Enrique Granados tenía hijos y, al parecer, su desaparición dejaba a estos en la penuria, por lo que, en Nueva York (donde había estrenado su ópera Goyescas) un grupo de artistas y amigos organizaron un concierto destinado a sufragar la subsistencia y educación de los mismos. De ahí que su memoria pudiera eventualmente quedar enturbiada por consideraciones relativas al deber de preservar su vida a fin de no dejar en el abandono a los suyos.

Y, no obstante, el gesto del compositor conserva esa connotación de distancia frente a sí mismo que llega al alma y que, en algún registro, hace envidiar su destino.
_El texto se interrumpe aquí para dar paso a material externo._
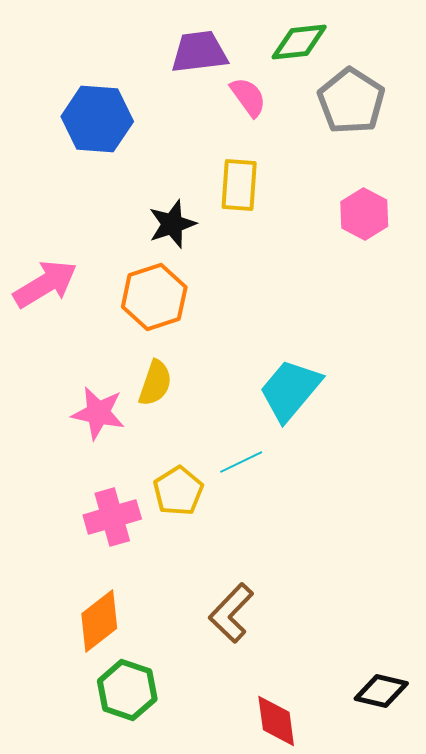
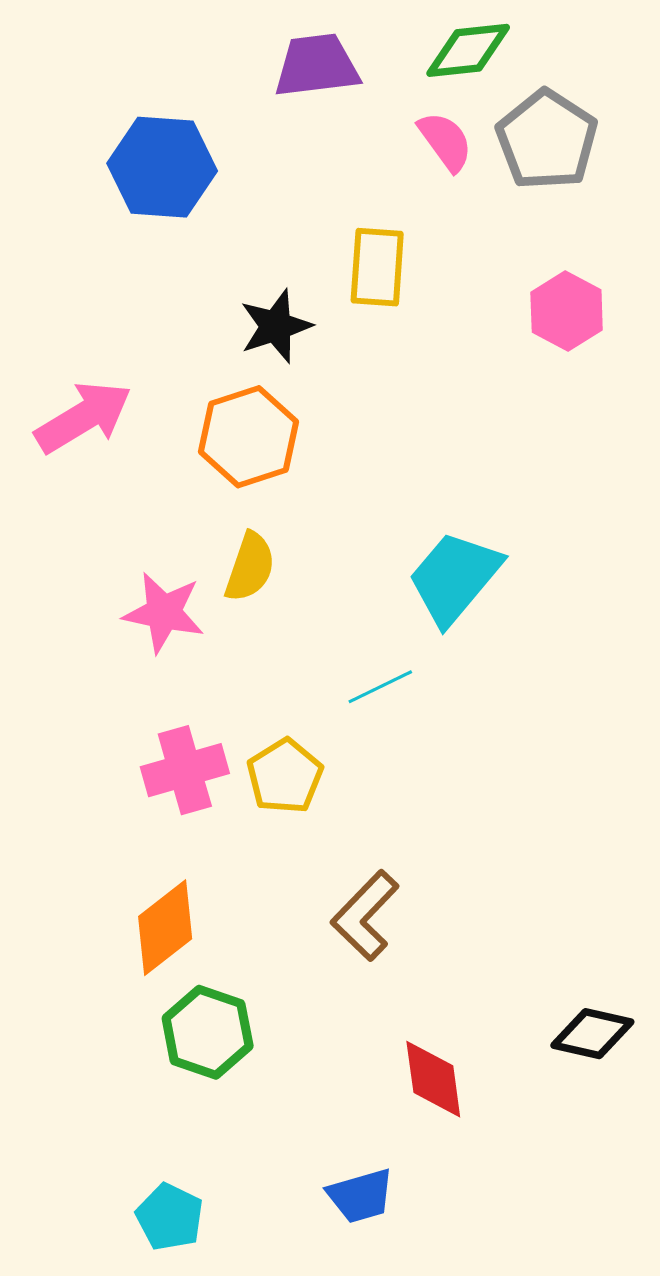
pink semicircle: (248, 97) -> (445, 141), moved
yellow pentagon: (178, 491) -> (285, 776), moved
Obviamente, para aquel  que asume la gigantesca responsabilidad de ser efectivo eslabón en el ciclo de las generaciones, de ser instrumento de recreación de seres humanos, es indiscutiblemente deber imperativo el velar por sus hijos. Mas reitero que la singularidad absoluta de la vida humana, lo que hace intolerable toda tentativa de reducirla a la forma elemental que la vida tiene en los otros animales, reside en el hecho de que la dignidad está por encima de la permanencia: vivir ha de ser para el ser humano una condición subordinada a ciertos fines, y en modo alguno un objetivo incondicionado.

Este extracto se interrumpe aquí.